Cyclotetradecaheptaene, often referred to as [14]annulene, is a hydrocarbon with molecular formula C14H14, which played an important role in the development of criteria (Hückel's rule) for aromaticity, a stabilizing property of central importance in physical organic chemistry. It forms dark-red needle-like crystals.
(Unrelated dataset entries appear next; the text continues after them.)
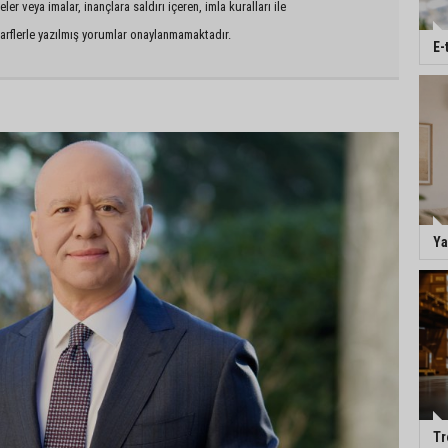
er veya imalar, inançlara saldırı içeren, imla kuralları ile
arflerle yazılmış yorumlar onaylanmamaktadır.
E-
Ya
Tr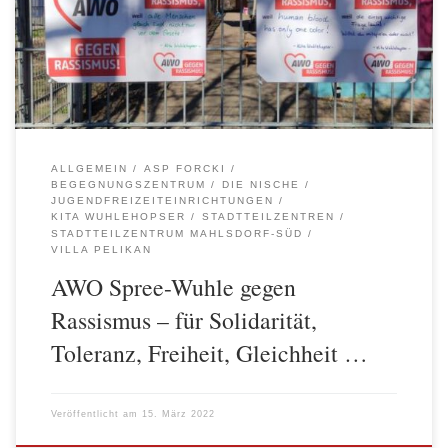
Menschen und stehen in diesem Jahr unter dem Motto „Haltung
zeigen“. Die AWO Spree-Wuhle beteiligt sich an den
Aktionswochen rund um den Internationalen Tag gegen […]
ALLGEMEIN
ASP FORCKI
BEGEGNUNGSZENTRUM
DIE NISCHE
JUGENDFREIZEITEINRICHTUNGEN
KITA WUHLEHOPSER
STADTTEILZENTREN
STADTTEILZENTRUM MAHLSDORF-SÜD
VILLA PELIKAN
AWO Spree-Wuhle gegen
Rassismus – für Solidarität,
Toleranz, Freiheit, Gleichheit …
Veröffentlicht am
15. März 2022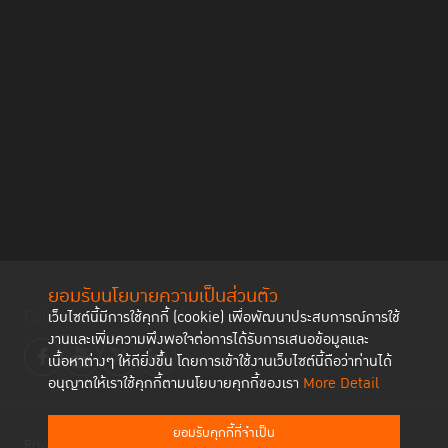
ยอมรับนโยบายความเป็นส่วนตัว
Follow us
เว็บไซต์นี้มีการใช้คุกกี้ (cookie) เพื่อพัฒนาประสบการณ์การใช้
งานและเพิ่มความพึงพอใจต่อการได้รับการเสนอข้อมูลและ
เนื้อหาต่างๆ ให้ดียิ่งขึ้น โดยการเข้าใช้งานเว็บไซต์นี้ถือว่าท่านได้
อนุญาตให้เราใช้คุกกี้ตามนโยบายคุกกี้ของเรา
More Detail
ยอมรับคุกกี้ที่จำเป็น
Privacy Policy
Cookies Policy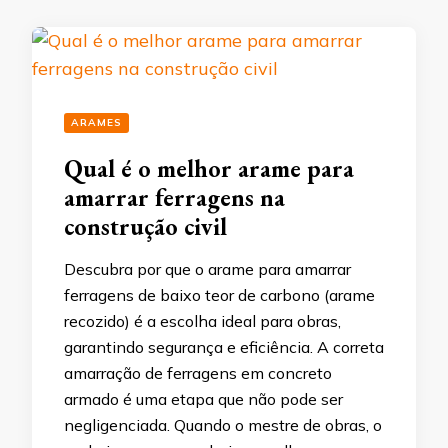
ARAMES
Qual é o melhor arame para
amarrar ferragens na
construção civil
Descubra por que o arame para amarrar
ferragens de baixo teor de carbono (arame
recozido) é a escolha ideal para obras,
garantindo segurança e eficiência. A correta
amarração de ferragens em concreto
armado é uma etapa que não pode ser
negligenciada. Quando o mestre de obras, o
Structure and aromaticity 
Although the conjugated ring of [14]annulene contains 4n+2 electrons, it only exhibits limited evidence for being aromatic.  It does not fully conform to Hückel's rule because none of its cis/trans isomers can adopt a completely planar conformation due to crowding of the interior hydrogens. There is evidence that it has two isomeric forms of comparable stability (trans, cis, trans, cis, trans, trans, cis- with four interior hydrogens (shown in the infobox) and trans, cis, trans, cis, trans, cis, cis- with three interior hydrogens) which rapidly interconvert at room temperature but can be observed at low temperature by NMR.  Its 1H NMR spectrum shows evidence of aromatic ring currents that result in an upfield shift for the interior hydrogens.  In contrast, the corresponding [12]- and [16]annulenes, which are weakly antiaromatic or nonaromatic, have downfield shifted interior hydrogens.  However, unlike the undoubtedly aromatic [18]annulene, [14]annulene does not bear the hallmark aromatic property of chemical stability, and it quickly decomposes when exposed to light and air.